Since Le Chateaubriand opened in 2006, we’ve watched it transform the city’s dining scene and seen it rise and fall in the World’s 50 Best rankings. We returned recently and were delighted to find that it’s still one of our top picks for a casual (not fine dining) tasting menu in Paris. We recommend it for diners who are on the more adventurous side – those who enjoy natural wine and an unfussy, frenetic dining room. Le Chateaubriand may no longer have the center-of-the-culinary-world energy that it had a dozen years ago, but it’s still an incredible restaurant.
Le Chateaubriand is included among our favorite restaurants in Paris.
OUR PHOTOS OF LE CHATEAUBRIAND
Our most recent visit
IN OTHER WORDS
Bon Appétit (2017) says you should go here “to plug into the city’s most exciting, experimental food.

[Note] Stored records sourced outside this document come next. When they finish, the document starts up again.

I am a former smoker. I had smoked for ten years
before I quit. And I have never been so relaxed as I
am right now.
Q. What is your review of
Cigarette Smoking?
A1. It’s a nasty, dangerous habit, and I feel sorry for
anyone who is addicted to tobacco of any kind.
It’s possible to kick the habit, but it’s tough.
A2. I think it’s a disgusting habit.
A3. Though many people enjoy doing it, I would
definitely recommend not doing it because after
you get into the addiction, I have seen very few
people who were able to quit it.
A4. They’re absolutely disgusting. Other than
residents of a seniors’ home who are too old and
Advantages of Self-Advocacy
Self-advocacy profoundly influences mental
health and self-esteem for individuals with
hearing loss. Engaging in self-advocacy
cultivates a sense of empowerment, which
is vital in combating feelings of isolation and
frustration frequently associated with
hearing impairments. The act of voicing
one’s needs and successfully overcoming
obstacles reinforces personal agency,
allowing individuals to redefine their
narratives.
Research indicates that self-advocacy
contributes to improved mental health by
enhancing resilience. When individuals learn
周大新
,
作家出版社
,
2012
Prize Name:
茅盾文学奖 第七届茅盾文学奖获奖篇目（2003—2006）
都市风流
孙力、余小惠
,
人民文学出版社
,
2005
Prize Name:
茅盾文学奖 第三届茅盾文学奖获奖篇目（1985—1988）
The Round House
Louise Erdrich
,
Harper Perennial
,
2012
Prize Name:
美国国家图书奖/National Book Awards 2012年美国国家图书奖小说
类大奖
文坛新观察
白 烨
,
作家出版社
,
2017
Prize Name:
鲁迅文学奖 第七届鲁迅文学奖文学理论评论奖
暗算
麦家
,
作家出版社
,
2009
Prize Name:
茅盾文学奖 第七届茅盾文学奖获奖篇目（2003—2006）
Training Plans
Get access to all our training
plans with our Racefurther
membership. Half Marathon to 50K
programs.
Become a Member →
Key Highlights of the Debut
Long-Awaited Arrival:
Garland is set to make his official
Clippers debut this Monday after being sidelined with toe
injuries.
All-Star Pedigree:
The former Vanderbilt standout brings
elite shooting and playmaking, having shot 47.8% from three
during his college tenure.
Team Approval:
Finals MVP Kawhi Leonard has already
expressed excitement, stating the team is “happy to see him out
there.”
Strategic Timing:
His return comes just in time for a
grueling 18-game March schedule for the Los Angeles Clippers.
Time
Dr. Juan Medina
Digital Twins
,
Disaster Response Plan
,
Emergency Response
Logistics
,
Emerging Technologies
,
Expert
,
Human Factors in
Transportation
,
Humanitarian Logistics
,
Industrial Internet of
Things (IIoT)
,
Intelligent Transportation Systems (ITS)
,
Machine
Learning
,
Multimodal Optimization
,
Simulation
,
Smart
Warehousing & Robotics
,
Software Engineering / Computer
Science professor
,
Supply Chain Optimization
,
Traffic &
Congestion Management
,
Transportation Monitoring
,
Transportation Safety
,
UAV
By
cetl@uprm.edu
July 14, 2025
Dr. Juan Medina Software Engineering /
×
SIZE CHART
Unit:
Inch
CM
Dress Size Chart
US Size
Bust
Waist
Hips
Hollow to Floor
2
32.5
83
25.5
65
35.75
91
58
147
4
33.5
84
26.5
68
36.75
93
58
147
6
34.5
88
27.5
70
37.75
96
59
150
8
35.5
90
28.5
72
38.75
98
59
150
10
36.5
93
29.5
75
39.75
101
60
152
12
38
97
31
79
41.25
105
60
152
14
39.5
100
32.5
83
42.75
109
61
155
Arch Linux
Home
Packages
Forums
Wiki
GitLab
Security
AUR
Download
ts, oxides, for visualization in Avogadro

Chef Inaki Aizpitarte’s menu changes daily, but raw seafood, aged meat, and a crazy dessert course of candied egg yolks are reliable favorites.”
The Wall Street Journal (2016) discusses Aizpitarte’s impact on the food scene, saying “now, 10 years later, it’s impossible not to notice the effect Le Chateaubriand and its maker have had on Parisian dining, where beloved restaurants such as Septime and Saturne (both of which have garnered Michelin recognition)—as well as Au Passage, Spring, Le Servan and Frenchie—grew up in the path Le Chateaubriand carved out.”
Le Fooding (2016) says that “ten years running and the Iñaki Aizpitarte-fronted rock band at Le Chateaubriand is just as hip as ever.” They rave about bonito from Saint-Jean-de-Luz “cooked in a fragrant garden of crisp nectarines and purslane” and “a pearly-white filet of line-caught yellow pollack surrounded unpretentiously by juicy coco beans with hints of dill.”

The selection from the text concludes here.